Повторяю, Друкарт был человек чрезвычайно добрый и чувствительный, хотя это очень многим казалось невероятным, потому что Друкарт был рыжеволос, а рыжеволосых, как известно, добрыми не считают. (Это так же основательно и неоспоримо, как странная примета, будто бритвы с белыми черешками острее, чем с черными, но возражать против этого все-таки напрасно.) Притом же Друкарт находился, как я сказал, в необычайно хорошем расположении духа, которое еще усилилось происшествием с крокодилом и перешло в совершенное благодушие.

Живая сострадательность взяла верх над его осторожною системою невмешательства, и он сказал мне потихоньку:

- Ишь какая мерзость устроена над этим каркадылом.

- Да, - отвечаю, - мерзость такая ужасная, что ему нельзя ничем и помочь.

Друкарт задвигал своим умным морщинистым лбом и говорит;

- А давайте попробуем.

- Да что же можно сделать?

- А вот попробуем... Иди за нами, каркадыль!

Но этого не надо было и говорить: интролигатор и так не отставал от нас и все забегал вперед, оглядываясь: не оставил ли крокодил своего забора и не идет ли его проглотить, чего жид, по-видимому, страшно боялся, - не знаю, более за себя самого или за сына, у которого в его особе крокодил мог взять единственного защитника.

Говорят: "_чем_ люди оказываются во время испуга, _то_ они действительно и есть", - испуг - это _промежуток_ между навыками человека, и в этом промежутке можно видеть _натуру_, какою она есть. Судя так, интролигатора в этот промежуток можно бы, пожалуй, почесть более за жизнелюбца, чем за чадолюбца; но пока еще не изобретен способ утверждения Момусова стекла в человеческой груди, до тех пор все подобные решения, мне кажется, могут быть очень ошибочными, и, к счастию, они ни одному из нас не приходили в голову.

У Андрея Ивановича явился план действовать на князя Иллариона Илларионовича - план, в котором я не видел никакой пользы и старался его отвергнуть, как совершенно неудобоисполнимый и бесполезный.

XII

Я держался такого вгляда на основании общеизвестной флегматической вялости характера князя, человека натуры весьма благородной и доброй, но, к сожалению многих, не являвшей той энергии, которой от него порою очень хотелось. Но Друкарт знал князя лучше и стоял на своем.

- Не думайте, - настаивал он, - князь - добряк, и ему только надо это как должно представить. Он не сокол, - сразу оком не прожжет, зато и крылом не обрежет, а все начнет только у себя в сердце долбить и как раз выковыряет оттуда то, что на потребу, и тогда своего "_доброго мальчика_" пустит.

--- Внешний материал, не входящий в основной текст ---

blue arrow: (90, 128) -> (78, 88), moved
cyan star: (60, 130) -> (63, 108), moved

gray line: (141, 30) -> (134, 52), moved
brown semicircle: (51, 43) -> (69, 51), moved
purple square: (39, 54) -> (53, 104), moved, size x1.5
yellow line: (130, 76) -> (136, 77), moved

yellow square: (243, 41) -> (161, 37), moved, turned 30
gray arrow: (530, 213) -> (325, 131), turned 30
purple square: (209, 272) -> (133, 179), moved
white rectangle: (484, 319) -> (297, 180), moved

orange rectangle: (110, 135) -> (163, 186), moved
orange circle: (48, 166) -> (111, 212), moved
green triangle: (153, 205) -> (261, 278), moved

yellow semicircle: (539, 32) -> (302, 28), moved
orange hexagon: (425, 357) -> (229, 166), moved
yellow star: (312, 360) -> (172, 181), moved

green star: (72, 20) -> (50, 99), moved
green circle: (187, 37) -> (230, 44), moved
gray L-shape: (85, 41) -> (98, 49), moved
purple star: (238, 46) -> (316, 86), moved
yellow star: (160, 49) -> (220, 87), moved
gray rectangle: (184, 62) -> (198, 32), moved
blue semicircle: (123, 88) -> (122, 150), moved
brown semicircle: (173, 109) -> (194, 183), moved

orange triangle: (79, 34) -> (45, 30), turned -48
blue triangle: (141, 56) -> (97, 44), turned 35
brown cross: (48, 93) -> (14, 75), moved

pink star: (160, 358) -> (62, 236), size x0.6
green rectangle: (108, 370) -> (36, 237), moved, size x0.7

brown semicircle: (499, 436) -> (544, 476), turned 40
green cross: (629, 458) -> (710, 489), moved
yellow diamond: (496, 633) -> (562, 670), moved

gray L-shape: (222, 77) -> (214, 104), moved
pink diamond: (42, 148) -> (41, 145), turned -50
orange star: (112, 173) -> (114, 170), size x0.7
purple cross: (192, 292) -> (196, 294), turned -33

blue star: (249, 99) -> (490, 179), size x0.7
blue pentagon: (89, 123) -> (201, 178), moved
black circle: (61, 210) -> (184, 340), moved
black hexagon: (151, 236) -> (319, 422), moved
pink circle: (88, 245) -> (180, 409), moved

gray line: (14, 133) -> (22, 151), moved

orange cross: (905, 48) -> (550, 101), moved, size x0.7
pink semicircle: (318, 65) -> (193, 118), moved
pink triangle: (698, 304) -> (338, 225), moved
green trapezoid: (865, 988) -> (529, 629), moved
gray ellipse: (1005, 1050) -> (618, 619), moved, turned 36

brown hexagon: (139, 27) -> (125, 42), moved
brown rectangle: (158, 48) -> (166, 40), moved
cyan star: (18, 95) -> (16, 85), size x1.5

Надо объяснить, что такое у нас в Киеве и еще ранее здесь, в Петербурге, называли "_добрым мальчиком_" добрейшего из людей князя Иллариона Илларионовича, и для этого надо сказать кое-что о всей его физической и духовной природе.

Он был человек большого роста, с наружностью сколько представительною, столько же и симпатичною. Преобладающею его чертою была доброта, но какая-то скорее пассивная, чем активная. Казалось, он очень бы желал, чтобы всем было хорошо, но только не знал, что для этого сделать, и потому более об этом не беспокоился... до случая. Физиономия его хранила тихое спокойствие его доброй совести и пребывала в постоянной неподвижности; и эта неподвижность оставалась такою же и тогда, если его что-нибудь особенно брало за сердце, но только в этих последних случаях _что-то_ начинало поднимать вверх и оттопыривать его верхнюю губу и усы. Это _что-то_ и называлось "_добрый мальчик_", который будто бы являлся к услугам князя, для того чтобы не затруднять его нужными при разговоре движениями.

Речи князя были всегда сколь редки, столь и немногословны, хотя при всем этом их никак нельзя было назвать краткими и лаконическими. В них именно почти всегда недоставало законченности, и притом они отличались совершенно своеобразным построением. По способу их изложения я могу им отыскать некоторое подобие только в речах, которые произносил незнакомец, описанный Диккенсом в "Записках Пиквикского клуба".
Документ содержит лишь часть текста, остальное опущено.